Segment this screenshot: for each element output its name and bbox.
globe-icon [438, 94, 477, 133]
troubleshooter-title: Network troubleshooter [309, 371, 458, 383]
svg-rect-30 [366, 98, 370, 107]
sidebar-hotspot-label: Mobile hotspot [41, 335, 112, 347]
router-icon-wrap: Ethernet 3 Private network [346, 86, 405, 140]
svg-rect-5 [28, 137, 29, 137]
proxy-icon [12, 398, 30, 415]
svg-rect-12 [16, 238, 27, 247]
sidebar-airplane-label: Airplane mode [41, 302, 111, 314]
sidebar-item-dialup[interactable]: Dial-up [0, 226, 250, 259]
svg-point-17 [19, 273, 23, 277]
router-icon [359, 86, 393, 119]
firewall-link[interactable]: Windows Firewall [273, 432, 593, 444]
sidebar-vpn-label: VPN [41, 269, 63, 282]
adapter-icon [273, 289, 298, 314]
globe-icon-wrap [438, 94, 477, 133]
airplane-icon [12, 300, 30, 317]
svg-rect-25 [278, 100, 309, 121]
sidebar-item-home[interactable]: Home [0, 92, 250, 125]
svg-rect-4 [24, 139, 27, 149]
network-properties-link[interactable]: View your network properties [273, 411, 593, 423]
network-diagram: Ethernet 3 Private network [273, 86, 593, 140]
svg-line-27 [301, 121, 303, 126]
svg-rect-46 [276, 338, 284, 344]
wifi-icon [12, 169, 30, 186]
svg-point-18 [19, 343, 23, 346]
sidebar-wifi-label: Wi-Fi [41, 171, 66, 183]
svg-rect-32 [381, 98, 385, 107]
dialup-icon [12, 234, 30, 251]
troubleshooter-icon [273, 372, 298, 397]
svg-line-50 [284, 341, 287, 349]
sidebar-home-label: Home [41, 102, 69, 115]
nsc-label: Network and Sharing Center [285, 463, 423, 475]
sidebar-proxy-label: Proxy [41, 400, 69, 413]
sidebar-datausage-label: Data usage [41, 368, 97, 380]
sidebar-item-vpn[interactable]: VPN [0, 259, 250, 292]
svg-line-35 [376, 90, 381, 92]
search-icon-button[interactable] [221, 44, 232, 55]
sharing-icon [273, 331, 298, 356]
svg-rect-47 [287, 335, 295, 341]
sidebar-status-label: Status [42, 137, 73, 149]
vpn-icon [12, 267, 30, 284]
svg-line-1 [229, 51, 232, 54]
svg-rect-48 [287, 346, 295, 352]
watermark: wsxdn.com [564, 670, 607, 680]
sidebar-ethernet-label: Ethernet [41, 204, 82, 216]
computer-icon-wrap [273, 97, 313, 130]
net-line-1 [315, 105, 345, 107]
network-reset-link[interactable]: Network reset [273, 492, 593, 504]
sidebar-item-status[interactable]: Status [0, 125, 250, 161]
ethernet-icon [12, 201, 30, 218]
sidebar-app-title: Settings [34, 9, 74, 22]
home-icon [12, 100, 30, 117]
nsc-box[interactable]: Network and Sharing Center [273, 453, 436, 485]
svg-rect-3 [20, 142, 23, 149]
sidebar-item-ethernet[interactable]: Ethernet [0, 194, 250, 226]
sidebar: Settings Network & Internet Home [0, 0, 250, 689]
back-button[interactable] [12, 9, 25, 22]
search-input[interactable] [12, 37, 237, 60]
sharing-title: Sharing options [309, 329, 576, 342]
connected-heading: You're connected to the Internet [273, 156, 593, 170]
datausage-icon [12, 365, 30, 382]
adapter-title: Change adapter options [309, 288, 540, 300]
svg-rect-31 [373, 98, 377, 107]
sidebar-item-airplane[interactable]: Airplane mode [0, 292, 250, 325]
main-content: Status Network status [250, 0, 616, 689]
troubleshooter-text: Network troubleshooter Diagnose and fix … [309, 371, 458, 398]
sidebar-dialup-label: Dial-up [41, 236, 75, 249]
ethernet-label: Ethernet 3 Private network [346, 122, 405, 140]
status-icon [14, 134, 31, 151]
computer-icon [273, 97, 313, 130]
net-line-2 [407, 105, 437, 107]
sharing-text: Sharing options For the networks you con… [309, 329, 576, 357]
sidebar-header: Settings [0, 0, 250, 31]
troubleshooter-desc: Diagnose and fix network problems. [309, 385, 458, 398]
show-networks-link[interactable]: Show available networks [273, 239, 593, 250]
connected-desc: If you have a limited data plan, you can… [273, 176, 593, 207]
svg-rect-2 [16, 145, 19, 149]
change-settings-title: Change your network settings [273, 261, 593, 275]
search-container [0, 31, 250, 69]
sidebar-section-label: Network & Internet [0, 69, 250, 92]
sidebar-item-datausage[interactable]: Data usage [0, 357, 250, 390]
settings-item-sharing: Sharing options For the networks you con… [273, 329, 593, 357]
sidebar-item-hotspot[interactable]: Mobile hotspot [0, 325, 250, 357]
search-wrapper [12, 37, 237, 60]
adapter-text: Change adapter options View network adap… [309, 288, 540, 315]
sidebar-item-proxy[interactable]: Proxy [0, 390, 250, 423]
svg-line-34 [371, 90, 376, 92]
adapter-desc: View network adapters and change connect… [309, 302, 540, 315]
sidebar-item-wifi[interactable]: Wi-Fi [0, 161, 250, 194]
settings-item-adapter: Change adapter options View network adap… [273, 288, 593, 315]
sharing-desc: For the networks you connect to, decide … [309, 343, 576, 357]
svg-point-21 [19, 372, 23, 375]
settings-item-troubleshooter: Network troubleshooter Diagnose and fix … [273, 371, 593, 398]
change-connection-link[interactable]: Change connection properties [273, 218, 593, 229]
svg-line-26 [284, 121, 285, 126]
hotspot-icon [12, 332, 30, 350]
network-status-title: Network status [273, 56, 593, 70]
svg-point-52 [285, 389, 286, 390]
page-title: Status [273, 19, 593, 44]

=======

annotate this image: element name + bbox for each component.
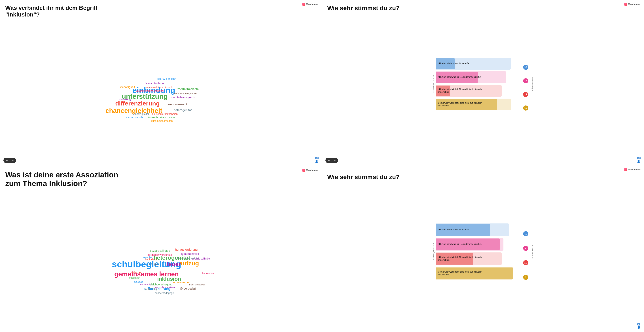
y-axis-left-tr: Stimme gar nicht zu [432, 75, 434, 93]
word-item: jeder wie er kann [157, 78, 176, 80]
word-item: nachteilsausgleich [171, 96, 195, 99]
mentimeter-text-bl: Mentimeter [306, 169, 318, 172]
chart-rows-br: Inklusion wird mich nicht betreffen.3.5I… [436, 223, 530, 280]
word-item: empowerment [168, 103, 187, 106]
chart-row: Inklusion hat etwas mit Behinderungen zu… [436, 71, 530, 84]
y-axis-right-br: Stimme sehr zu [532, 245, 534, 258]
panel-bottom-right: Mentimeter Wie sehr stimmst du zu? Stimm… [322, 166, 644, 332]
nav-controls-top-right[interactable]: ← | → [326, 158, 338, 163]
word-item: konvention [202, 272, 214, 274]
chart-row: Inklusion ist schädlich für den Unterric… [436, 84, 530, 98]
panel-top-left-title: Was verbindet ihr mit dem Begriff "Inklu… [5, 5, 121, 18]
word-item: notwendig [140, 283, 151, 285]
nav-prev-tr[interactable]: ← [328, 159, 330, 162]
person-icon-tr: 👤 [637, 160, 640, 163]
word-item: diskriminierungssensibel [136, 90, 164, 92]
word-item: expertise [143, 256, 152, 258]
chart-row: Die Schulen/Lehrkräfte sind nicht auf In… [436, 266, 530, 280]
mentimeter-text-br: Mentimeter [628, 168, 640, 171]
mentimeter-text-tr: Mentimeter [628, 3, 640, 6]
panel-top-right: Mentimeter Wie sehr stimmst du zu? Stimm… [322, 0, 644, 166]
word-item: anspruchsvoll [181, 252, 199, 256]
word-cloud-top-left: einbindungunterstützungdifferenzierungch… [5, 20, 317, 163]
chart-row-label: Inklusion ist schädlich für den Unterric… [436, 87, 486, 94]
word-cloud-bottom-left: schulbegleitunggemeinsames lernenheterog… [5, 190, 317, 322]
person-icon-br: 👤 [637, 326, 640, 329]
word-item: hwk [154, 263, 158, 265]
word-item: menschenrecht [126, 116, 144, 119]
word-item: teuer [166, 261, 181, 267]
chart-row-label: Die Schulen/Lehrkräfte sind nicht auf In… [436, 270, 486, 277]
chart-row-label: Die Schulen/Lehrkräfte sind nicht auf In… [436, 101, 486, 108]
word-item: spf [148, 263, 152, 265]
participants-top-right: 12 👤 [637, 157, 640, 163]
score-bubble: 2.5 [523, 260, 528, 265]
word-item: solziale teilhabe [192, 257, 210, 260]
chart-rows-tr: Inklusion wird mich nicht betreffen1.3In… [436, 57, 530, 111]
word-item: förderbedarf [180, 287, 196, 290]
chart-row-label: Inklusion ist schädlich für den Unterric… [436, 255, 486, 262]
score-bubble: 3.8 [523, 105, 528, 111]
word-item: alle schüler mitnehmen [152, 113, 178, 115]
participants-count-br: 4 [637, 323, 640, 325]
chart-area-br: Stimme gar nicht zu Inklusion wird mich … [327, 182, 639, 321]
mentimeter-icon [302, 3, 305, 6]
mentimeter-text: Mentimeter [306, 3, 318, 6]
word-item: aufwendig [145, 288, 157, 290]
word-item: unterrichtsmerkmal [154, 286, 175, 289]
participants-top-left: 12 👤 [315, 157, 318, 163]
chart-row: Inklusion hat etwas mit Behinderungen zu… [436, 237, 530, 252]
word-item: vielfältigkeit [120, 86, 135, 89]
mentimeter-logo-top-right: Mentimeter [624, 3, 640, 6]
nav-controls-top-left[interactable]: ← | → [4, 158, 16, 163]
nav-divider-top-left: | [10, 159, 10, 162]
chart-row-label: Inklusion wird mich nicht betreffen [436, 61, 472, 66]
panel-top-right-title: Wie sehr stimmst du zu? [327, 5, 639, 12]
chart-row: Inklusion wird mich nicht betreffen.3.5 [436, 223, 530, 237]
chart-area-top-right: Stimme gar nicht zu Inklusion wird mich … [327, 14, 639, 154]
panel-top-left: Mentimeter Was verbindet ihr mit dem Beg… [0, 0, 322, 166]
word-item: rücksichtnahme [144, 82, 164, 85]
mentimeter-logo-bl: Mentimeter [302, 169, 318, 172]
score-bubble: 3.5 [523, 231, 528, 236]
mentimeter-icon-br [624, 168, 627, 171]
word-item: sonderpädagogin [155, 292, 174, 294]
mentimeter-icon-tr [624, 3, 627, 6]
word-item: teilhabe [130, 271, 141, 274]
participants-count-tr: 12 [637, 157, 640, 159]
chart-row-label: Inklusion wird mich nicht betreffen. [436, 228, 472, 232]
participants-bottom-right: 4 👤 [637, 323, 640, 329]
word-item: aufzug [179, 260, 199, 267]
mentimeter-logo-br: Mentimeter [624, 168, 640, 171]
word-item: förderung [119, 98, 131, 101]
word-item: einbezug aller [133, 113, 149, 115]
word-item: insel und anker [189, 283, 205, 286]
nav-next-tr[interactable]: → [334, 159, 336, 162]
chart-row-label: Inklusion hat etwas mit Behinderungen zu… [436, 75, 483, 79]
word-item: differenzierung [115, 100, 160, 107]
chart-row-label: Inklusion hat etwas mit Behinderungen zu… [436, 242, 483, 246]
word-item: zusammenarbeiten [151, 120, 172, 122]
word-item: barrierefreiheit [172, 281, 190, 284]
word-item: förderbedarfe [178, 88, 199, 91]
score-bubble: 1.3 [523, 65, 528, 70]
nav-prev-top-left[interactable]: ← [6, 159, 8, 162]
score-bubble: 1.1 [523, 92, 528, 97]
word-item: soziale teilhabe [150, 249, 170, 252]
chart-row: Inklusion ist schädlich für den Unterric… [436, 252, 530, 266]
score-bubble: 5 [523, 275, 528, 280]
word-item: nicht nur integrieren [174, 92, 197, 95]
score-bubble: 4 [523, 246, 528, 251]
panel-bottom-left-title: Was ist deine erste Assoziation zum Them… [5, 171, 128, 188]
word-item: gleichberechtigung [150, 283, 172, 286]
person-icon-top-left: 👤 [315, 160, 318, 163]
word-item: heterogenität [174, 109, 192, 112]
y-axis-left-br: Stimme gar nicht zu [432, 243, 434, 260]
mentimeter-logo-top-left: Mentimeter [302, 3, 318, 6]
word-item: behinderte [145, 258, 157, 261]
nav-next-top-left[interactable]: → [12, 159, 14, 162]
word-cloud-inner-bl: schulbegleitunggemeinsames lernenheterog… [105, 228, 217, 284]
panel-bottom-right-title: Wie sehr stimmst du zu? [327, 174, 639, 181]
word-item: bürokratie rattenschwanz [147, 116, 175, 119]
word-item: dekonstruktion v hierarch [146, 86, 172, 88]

=======

Assignment
All lines that contain the word "each" must be copied from the records above.

Reply
Segment this screenshot: for each element output its name and bbox.
annotate this image: element name + bbox for each component.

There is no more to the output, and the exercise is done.